→ **PROMPT**
The expected output is the full set of entries, retyped verbatim, pictures excluded.

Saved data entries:

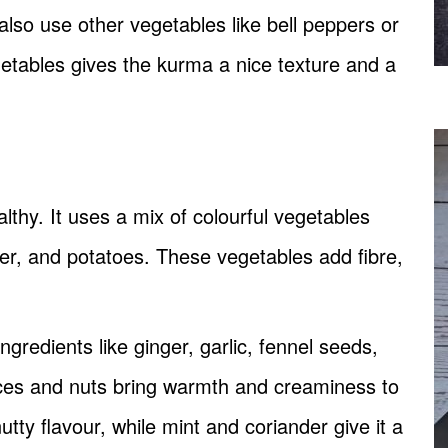
 also use other vegetables like bell peppers or
getables gives the kurma a nice texture and a
althy. It uses a mix of colourful vegetables
wer, and potatoes. These vegetables add fibre,
gredients like ginger, garlic, fennel seeds,
es and nuts bring warmth and creaminess to
ty flavour, while mint and coriander give it a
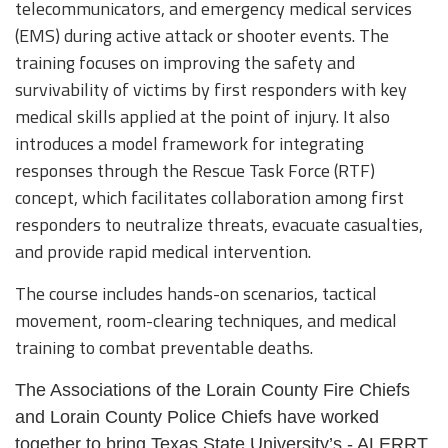
telecommunicators, and emergency medical services
(EMS) during active attack or shooter events. The
training focuses on improving the safety and
survivability of victims by first responders with key
medical skills applied at the point of injury. It also
introduces a model framework for integrating
responses through the Rescue Task Force (RTF)
concept, which facilitates collaboration among first
responders to neutralize threats, evacuate casualties,
and provide rapid medical intervention.
The course includes hands-on scenarios, tactical
movement, room-clearing techniques, and medical
training to combat preventable deaths.
The Associations of the Lorain County Fire Chiefs
and Lorain County Police Chiefs have worked
together to bring Texas State University’s - ALERRT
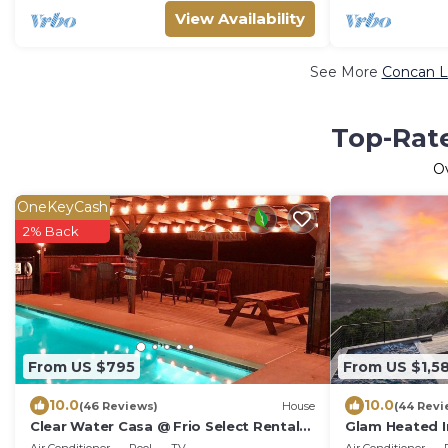
View Availability
See More
Concan L
Top-Rate
O
OneKeyCash
2% Back
From US $795
From US $1,5
10.0
10.0
(46 Reviews)
House
(44 Revi
Clear Water Casa @ Frio Select Rental
Glam Heated I
Homes
Tub Near Frio 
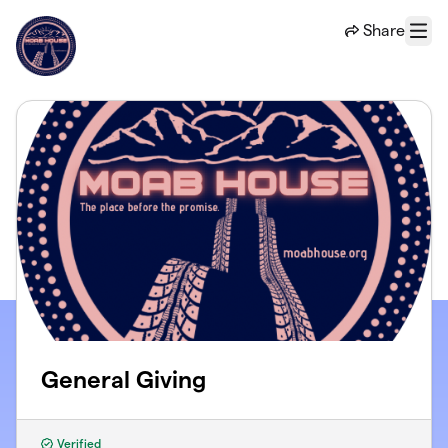
Skip to main content
Share
Menu
General Giving
Verified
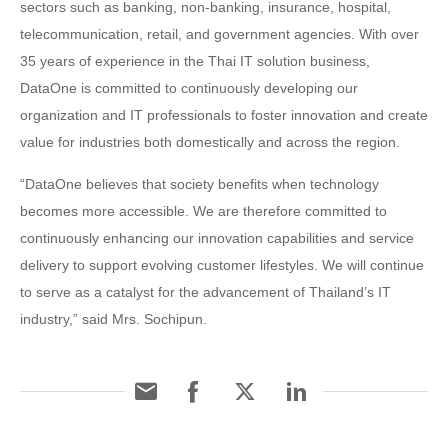
sectors such as banking, non-banking, insurance, hospital,
telecommunication, retail, and government agencies. With over
35 years of experience in the Thai IT solution business,
DataOne is committed to continuously developing our
organization and IT professionals to foster innovation and create
value for industries both domestically and across the region.
“DataOne believes that society benefits when technology
becomes more accessible. We are therefore committed to
continuously enhancing our innovation capabilities and service
delivery to support evolving customer lifestyles. We will continue
to serve as a catalyst for the advancement of Thailand’s IT
industry,” said Mrs. Sochipun.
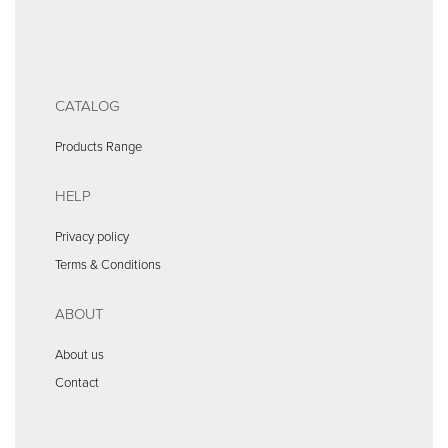
CATALOG
Products Range
HELP
Privacy policy
Terms & Conditions
ABOUT
About us
Contact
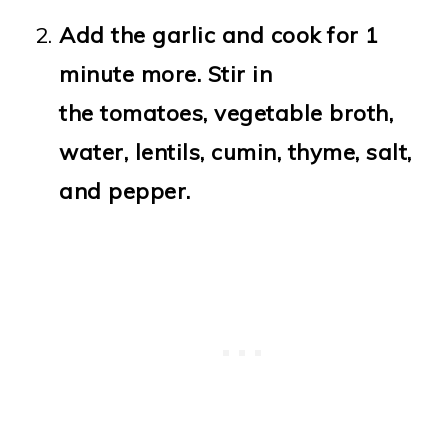
Add the garlic and cook for 1
minute more. Stir in
the tomatoes, vegetable broth,
water, lentils, cumin, thyme, salt,
and pepper.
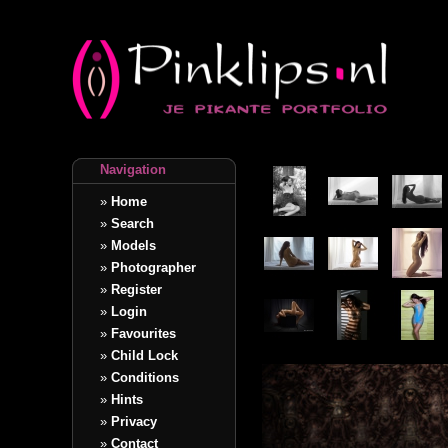
Navigation
»
Home
»
Search
»
Models
»
Photographer
»
Register
»
Login
»
Favourites
»
Child Lock
»
Conditions
»
Hints
»
Privacy
»
Contact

→ **ANSWER SECTION**
 also use other vegetables like bell peppers or
getables gives the kurma a nice texture and a
althy. It uses a mix of colourful vegetables
wer, and potatoes. These vegetables add fibre,
gredients like ginger, garlic, fennel seeds,
es and nuts bring warmth and creaminess to
ty flavour, while mint and coriander give it a
telecommunicators, and emergency medical services
(EMS) during active attack or shooter events. The
training focuses on improving the safety and
survivability of victims by first responders with key
medical skills applied at the point of injury. It also
introduces a model framework for integrating
responses through the Rescue Task Force (RTF)
concept, which facilitates collaboration among first
responders to neutralize threats, evacuate casualties,
and provide rapid medical intervention.
The course includes hands-on scenarios, tactical
movement, room-clearing techniques, and medical
training to combat preventable deaths.
The Associations of the Lorain County Fire Chiefs
and Lorain County Police Chiefs have worked
together to bring Texas State University’s - ALERRT
View Availability
See More
Concan L
Top-Rate
O
OneKeyCash
2% Back
From US $795
From US $1,5
10.0
10.0
(46 Reviews)
House
(44 Revi
Clear Water Casa @ Frio Select Rental
Glam Heated I
Homes
Tub Near Frio 
Skip to main content
Share
Menu
General Giving
Verified
sectors such as banking, non-banking, insurance, hospital,
telecommunication, retail, and government agencies. With over
35 years of experience in the Thai IT solution business,
DataOne is committed to continuously developing our
organization and IT professionals to foster innovation and create
value for industries both domestically and across the region.
“DataOne believes that society benefits when technology
becomes more accessible. We are therefore committed to
continuously enhancing our innovation capabilities and service
delivery to support evolving customer lifestyles. We will continue
to serve as a catalyst for the advancement of Thailand’s IT
industry,” said Mrs. Sochipun.
CATALOG
Products Range
HELP
Privacy policy
Terms & Conditions
ABOUT
About us
Contact
Add the garlic and cook for 1
minute more. Stir in
the tomatoes, vegetable broth,
water, lentils, cumin, thyme, salt,
and pepper.
Navigation
»
Home
»
Search
»
Models
»
Photographer
»
Register
»
Login
»
Favourites
»
Child Lock
»
Conditions
»
Hints
»
Privacy
»
Contact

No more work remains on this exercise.